Анна тайком поглядывала на мужа, и ей хотелось плакать. «Господи! На кого ты у меня стал похож!»
Словно угадав ее мысли, Максим сказал:
— Ничего, мать! Под ножом не помер, значит, поживу… Я жилистый! Не гляди, что кожа да кости. Доктор, Петр Иванович, лично подтвердил: «Ты, — говорит, — Егоров, не переживай, что мы у тебя шестьдесят процентов желудка оттяпали. Ты, — говорит, — если пить и курить бросишь да резкую пищу употреблять не станешь — до ста лет проживешь!» Поняла? Я и раньше — ты знаешь — вином не баловался, а теперь… золотого не надо! И курить брошу… Мне помирать нельзя. Вот женим Николая, дождусь внука, тогда уж…
— Полно, полно тебе! — Анна всхлипнула. — Чего ты взялся!? Даст бог мы еще на свадьбе у внуков погуляем!
— Домой пойдем, мать! Сил нет — по дому скучаю!
Максим встал, запахнул полы пиджака. Усмехнулся: будто с чужого плеча одежка! До операции пуговицы еле застегивались, теперь как на колу висит. Вот ведь как болезнь скрутила, окаянная! Вот когда отрыгнулись, колымские лагеря! Четверть века прошло, а — поди же ты! — аукнулось… Петр Иванович так и сказал: «Это, Егоров, последствия сильнейшего истощения! — И поинтересовался: — Как это тебя угораздило?» Хотел объяснить Максим, да раздумал: всем, что ли, рассказывать! Промолчал, хотя душа кричала. «В девятнадцать лет товарища Сталина не уважил, за арестованного отца заступился — вот и угораздило!»

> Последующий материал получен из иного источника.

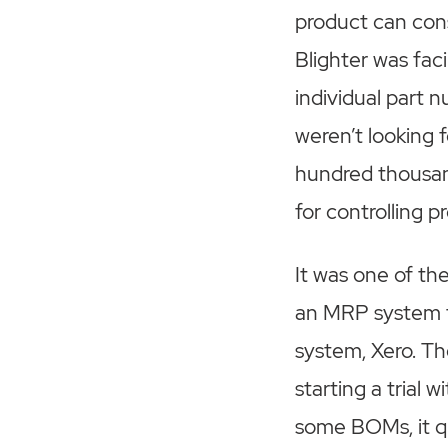
product can con
Blighter was fa
individual part 
weren’t looking f
hundred thousand
for controlling 
It was one of t
an MRP system t
system, Xero. T
starting a trial
some BOMs, it qu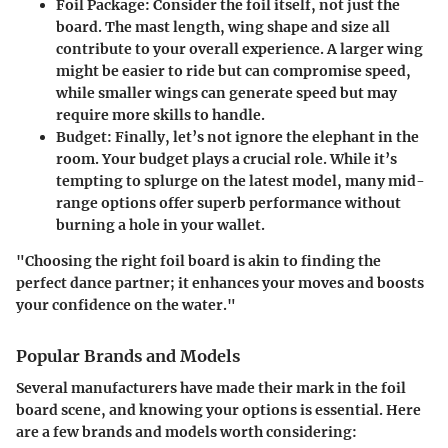
Foil Package
: Consider the foil itself, not just the
board. The mast length, wing shape and size all
contribute to your overall experience. A larger wing
might be easier to ride but can compromise speed,
while smaller wings can generate speed but may
require more skills to handle.
Budget
: Finally, let’s not ignore the elephant in the
room. Your budget plays a crucial role. While it’s
tempting to splurge on the latest model, many mid-
range options offer superb performance without
burning a hole in your wallet.
"Choosing the right foil board is akin to finding the
perfect dance partner; it enhances your moves and boosts
your confidence on the water."
Popular Brands and Models
Several manufacturers have made their mark in the foil
board scene, and knowing your options is essential. Here
are a few brands and models worth considering: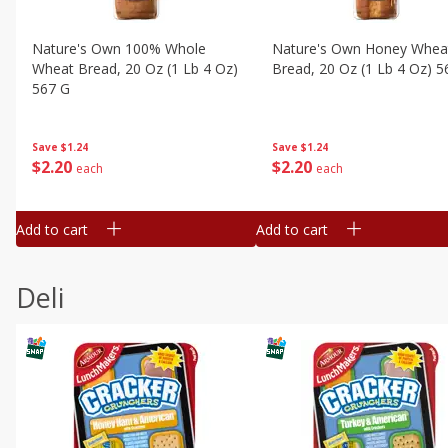
Nature's Own 100% Whole
Nature's Own Honey Whea
Wheat Bread, 20 Oz (1 Lb 4 Oz)
Bread, 20 Oz (1 Lb 4 Oz) 5
567 G
Save
$1.24
Save
$1.24
$
2
20
$
2
20
each
each
Add to cart
Add to cart
Deli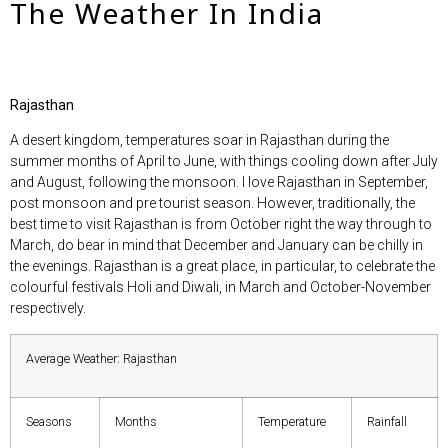
The Weather In India
Rajasthan
A desert kingdom, temperatures soar in Rajasthan during the
summer months of April to June, with things cooling down after July
and August, following the monsoon. I love Rajasthan in September,
post monsoon and pre tourist season. However, traditionally, the
best time to visit Rajasthan is from October right the way through to
March, do bear in mind that December and January can be chilly in
the evenings. Rajasthan is a great place, in particular, to celebrate the
colourful festivals Holi and Diwali, in March and October-November
respectively.
Average Weather: Rajasthan
Seasons
Months
Temperature
Rainfall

Когда шли по белой, усыпанной опавшими лепестками улице, вспомнилось: так же вот в ту ночь черемухой пахло, только из машины, из «черного ворона», небо виделось в крупную клетку.
2
Максиму назначили пенсию…
Целыми днями он сидел теперь около ворот на торчавшем из земли пне, грелся. Силы возвращались к нему трудно. Максим страдал и от вынужденного безделья, и от постоянного, тупого, как зубная боль, ощущения голода. Ему хотелось жареного мяса, селедки с луком. Он был готов душу заложить за тарелку вчерашних наваристых щей из квашеной капусты и кусок ржаного хлеба. А вместо этого нужно было есть манную кашу, яички всмятку, безвкусные, как трава, сухарики. И он терпел, зная, что иначе нельзя. Иначе — всё!